1. L'objet : l'exposition 

1.1 Le processus comme fil conducteur

À notre arrivée, nous sommes invités à plonger dans la douce et transcendante réalité de la gestation d'un projet de design. Le premier îlot présentant la genèse — ou la naissance du projet— mettait en lumière le mémoire et les premières esquisses de la recherche. Puis, l'espace intitulé « gestation » montrait le processus de recherche perçu comme l'exploration de tous les possibles. Enfin, la gésine fut l'espace dédié à l'aboutissement du projet, de la théorie aux réalisations finales. L'agencement de la salle s'est décidé suite à son étude détaillée, dans l'idée de créer une scénographie singulière pour l'espace. L'exposition a été conçue comme un processus de création, par étape et non par pôle de présentation d'un unique projet. Le parcours scénographique s'est développé en trois étapes, de la recherche au projet. Dans la volonté de créer un fil conducteur, le mobilier a été conçu spécialement pour l'exposition. Une forme a été attribuée à chaque projet afin de garder une cohésion dans l'espace. Ainsi, les supports en carton alvéolaire découpés en cinq formes organiques bien distinctes ont pris place dans l'espace d'exposition.


Figure 1. Planches de recherche et de modélisation en trois dimensions du mobilier modulaire et des mobiles.

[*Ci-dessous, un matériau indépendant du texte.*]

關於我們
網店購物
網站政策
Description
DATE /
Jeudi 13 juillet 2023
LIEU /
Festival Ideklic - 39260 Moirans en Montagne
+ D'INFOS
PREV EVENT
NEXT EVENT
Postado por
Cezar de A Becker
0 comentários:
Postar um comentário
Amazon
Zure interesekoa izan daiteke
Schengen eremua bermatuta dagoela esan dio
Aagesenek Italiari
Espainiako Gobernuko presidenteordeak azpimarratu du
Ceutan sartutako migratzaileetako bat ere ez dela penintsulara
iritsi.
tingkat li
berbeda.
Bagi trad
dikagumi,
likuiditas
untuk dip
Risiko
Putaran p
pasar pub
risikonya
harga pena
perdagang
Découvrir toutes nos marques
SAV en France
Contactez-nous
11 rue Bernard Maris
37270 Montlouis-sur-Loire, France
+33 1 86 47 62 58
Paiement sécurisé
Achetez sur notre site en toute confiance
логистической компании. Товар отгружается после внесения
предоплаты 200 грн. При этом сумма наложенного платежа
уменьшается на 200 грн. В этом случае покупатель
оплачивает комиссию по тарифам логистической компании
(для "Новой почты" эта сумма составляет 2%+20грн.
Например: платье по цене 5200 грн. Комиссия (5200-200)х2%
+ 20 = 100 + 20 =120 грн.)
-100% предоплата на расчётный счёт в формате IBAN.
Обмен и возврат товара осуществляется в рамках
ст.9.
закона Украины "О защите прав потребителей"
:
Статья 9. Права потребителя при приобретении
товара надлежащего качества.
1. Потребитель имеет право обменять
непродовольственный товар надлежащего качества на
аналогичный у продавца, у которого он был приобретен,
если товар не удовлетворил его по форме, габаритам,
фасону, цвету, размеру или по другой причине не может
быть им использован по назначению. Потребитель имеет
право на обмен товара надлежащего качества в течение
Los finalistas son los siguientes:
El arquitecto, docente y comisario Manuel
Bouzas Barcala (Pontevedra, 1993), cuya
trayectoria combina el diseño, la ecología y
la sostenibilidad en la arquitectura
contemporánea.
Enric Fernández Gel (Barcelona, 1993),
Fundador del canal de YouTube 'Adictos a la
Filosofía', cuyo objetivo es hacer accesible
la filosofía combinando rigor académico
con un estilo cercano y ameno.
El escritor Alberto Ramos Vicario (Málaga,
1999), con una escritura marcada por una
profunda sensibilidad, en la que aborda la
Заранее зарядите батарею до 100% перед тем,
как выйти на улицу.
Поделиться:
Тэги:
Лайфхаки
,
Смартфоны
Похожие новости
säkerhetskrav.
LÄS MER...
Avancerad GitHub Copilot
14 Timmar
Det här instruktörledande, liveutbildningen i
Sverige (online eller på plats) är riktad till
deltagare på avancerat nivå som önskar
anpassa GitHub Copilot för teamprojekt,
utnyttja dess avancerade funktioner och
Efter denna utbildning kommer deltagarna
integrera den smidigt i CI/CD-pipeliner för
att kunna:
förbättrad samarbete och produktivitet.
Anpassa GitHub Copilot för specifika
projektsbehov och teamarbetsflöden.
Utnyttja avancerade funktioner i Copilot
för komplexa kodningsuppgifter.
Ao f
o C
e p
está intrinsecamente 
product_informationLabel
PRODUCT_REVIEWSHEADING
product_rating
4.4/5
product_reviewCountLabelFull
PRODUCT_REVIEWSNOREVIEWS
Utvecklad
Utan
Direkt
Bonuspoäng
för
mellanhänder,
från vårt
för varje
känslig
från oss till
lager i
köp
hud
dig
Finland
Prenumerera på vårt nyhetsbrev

Cette pluralité formelle souligne la vocation même de l'exposition, présenter des projets de diplôme à travers leurs ressemblances et leurs différences. Une déclinaison de six cartels différents a également été imaginée pour correspondre à l'identité graphique de chaque projet. Volontairement, les éléments structurels qui présentent la phase d'expérimentations graphiques sont laissés dans leur état brut, là où pour signifier la recherche aboutie, sous la forme d'un mémoire et d'un projet, ces mêmes éléments sont unifiés par une peinture blanche. Les élèves de la licence ont également conçu ces structures dans l'ambition d'un réemploi pour d'éventuelles futures expositions. La signalétique, quant à elle, prend place au niveau du plafond, sous la forme de panneaux informatifs suspendus. Ils indiquent les différentes zones de présentation : la recherche, l'expérimentation et le projet afin de guider le visiteur. Les murs sont également exploités pour afficher une courte biographie sur les designeuses présentées.

1.2 Une exposition de designeuses

Nous commençons la présentation des différents projets d'études exposés par celui d'Alix Aulagnier, qui a développé sa pratique sous forme de gravures. Son intérêt se porte pour la technique de la linogravure en série limitée, manuelle et délicate, lui permettant de réaliser des tirages uniques. Elle s'inspire notamment de récits antiques pour créer ses estampes. Son mémoire décrivant les origines de la gravure souligne et incorpore la notion d'accident en se demandant l'impact qu'il peut avoir sur la gravure lorsqu'il est délibéré.
Le projet de Salomé Grihault Des Fontaines naît, quant à lui, d'un intérêt profond pour les montres et leur histoire. Partie du constat que les smartwatches sont de plus en plus performantes, elle admet que ces outils permettent au quotidien d'engendrer plus d'informations. Afin de rendre tangible cette vitesse effrénée, la créatrice imagine des montres technologiquement avancées dans le cadre d'un court-métrage. Ainsi, elle nous propose d'entendre trois intelligences artificielles (IA) d'une même montre et d'une même personne, soit trois manières d'appréhender un moment identique de la journée. Une façon de révéler la place importante que prennent les objets connectés dans notre manière de vivre.
Puis nous nous intéressons au projet de fin d'études de Louise Laborde-Castex, qui s'est questionnée sur l'impact des changements de flux ainsi que l'apparition d'un nouveau rythme dans notre quotidien, à travers le design d'espace, la sociologie et la philosophie. Pour cela, Louise a pris La Gare du Nord comme cas d'étude. Elle propose d'introduire l'art dans cet espace sous plusieurs formes : le culturel, l'agréable, le contemplatif, le divertissant, la lenteur. Sous forme de vidéos, la designeuse nous invite à observer une manifestation de formes et de couleurs graphiques, animées, permettant de se laisser envoûter et de lâcher prise.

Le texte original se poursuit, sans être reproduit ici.